Attorney General Maura Healey Urges U.S. Department Of Education To Forgive Loans Of Certain ITT Tech Students

Below is a press release from Attorney General Maura Healey’s Office. ITT Tech once had a campus in Wilmington, which closed in September 2016.

BOSTON, MA — Attorney General Maura Healey recently urged the U.S. Department of Education to cancel the federal student loan debt of certain students who attended ITT Technical Institute (“ITT Tech”). The now defunct for-profit school defrauded thousands of individuals by encouraging them to enroll and take out loans based on false and misleading information about the value of an ITT Tech degree and empty promises of high-paying jobs after graduation.

The borrower defense application submitted by a bipartisan coalition of 24 states and the District of Columbia requests federal loan discharges for students who enrolled at ITT Tech between 2007 and 2010, a period in which the school regularly used a deceptive chart concerning future potential earnings to convince students to attend and borrow federal student aid. ITT Tech’s widespread and pervasive misrepresentation concerning job prospects and future potential earnings violated state consumer protection laws.

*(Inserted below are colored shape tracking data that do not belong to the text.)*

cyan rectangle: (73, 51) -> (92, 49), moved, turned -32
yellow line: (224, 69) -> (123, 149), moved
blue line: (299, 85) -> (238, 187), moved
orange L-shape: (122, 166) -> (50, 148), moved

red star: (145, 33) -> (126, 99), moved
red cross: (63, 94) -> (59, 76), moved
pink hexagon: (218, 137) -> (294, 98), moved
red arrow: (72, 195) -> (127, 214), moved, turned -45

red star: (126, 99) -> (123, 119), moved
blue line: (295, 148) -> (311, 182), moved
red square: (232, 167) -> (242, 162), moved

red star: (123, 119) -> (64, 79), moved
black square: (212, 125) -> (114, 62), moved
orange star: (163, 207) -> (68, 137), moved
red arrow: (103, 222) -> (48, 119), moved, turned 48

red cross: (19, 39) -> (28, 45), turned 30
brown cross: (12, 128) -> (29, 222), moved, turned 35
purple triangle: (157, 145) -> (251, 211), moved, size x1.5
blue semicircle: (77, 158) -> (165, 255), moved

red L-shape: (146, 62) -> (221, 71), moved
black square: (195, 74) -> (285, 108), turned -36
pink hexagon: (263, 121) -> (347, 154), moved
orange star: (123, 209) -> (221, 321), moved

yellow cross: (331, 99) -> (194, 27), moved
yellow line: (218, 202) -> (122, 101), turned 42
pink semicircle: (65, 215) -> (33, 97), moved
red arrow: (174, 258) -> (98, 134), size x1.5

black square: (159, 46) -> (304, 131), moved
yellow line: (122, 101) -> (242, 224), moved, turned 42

Federal law permits the U.S. Department of Education to forgive federal student loans when borrowers are deceived by schools. The attorneys general are demanding full relief for ITT Tech students, including refunds of their loan payments.

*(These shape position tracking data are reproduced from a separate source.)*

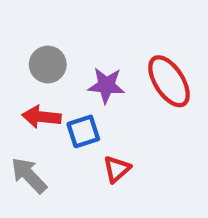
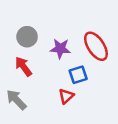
red arrow: (41, 117) -> (23, 66), turned 48
blue square: (83, 131) -> (78, 75), moved

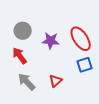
blue square: (78, 75) -> (85, 65), moved
gray arrow: (16, 100) -> (27, 82), moved

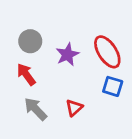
purple star: (51, 41) -> (67, 54), turned -30
blue square: (85, 65) -> (113, 86), turned 35

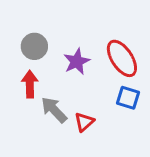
red arrow: (26, 74) -> (30, 84), turned 35
gray arrow: (36, 109) -> (54, 110), moved

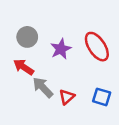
red arrow: (30, 84) -> (24, 67), turned -55
blue square: (128, 98) -> (102, 97), moved

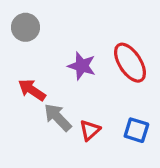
gray circle: (27, 37) -> (25, 27), moved
purple star: (61, 49) -> (82, 66), turned -30

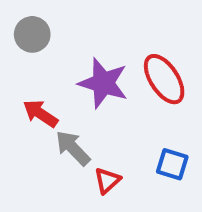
purple star: (82, 66) -> (103, 83), size x1.4
red triangle: (90, 130) -> (107, 181), moved

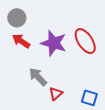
red arrow: (40, 114) -> (21, 41), moved
blue square: (172, 164) -> (89, 98), moved

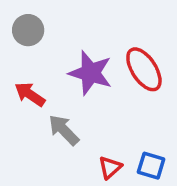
red arrow: (21, 41) -> (30, 94), moved
red triangle: (56, 94) -> (110, 167), moved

“ITT Tech induced students to enroll in its costly programs based on deceptive earnings prospects, leaving students and their families with crushing debts they can’t afford to pay,” said AG Healey. “Borrowers across the country were swindled by this school and deserve relief. We call on the Department of Education to cancel their loans, so they no longer have to shoulder this unfair debt burden.”

Based on a 2012 congressional report, ITT Tech enrolled roughly 282,000 students across the country between 2007 and 2010. During this period, the school regularly showed prospective students a document entitled “Value Proposition for Employed Graduates,” in an effort to persuade students that the value of an ITT Tech education was worth its high cost, and that students should take out tens of thousands of dollars in loans to attend.

However, an analysis of the “Value Proposition” chart (Figure 1) revealed that ITT Tech misrepresented the value of its education, claiming it would be substantial, and that its students would get high-paying jobs upon graduation with a constant rate of earning growth. ITT Tech’s Value Proposition chart showed a projected annual salary over an estimated work life, misrepresenting the projected annual earnings for ITT graduates at $100,000 more than the average earnings of workers with the same credentials.

In addition to Massachusetts, the application is signed by the Attorneys General of Colorado, Connecticut, Oregon, the District of Columbia, Hawaii, Idaho, Illinois, Iowa, Kansas, Maine, Maryland, Minnesota, Nebraska, Nevada, New Jersey, New Mexico, New York, North Carolina, Pennsylvania, Tennessee, Vermont, Virginia, Washington, and Wisconsin.

Handling the matter for Massachusetts is Assistant Attorney General Diana Hooley of AG Healey’s Insurance & Financial Services Division.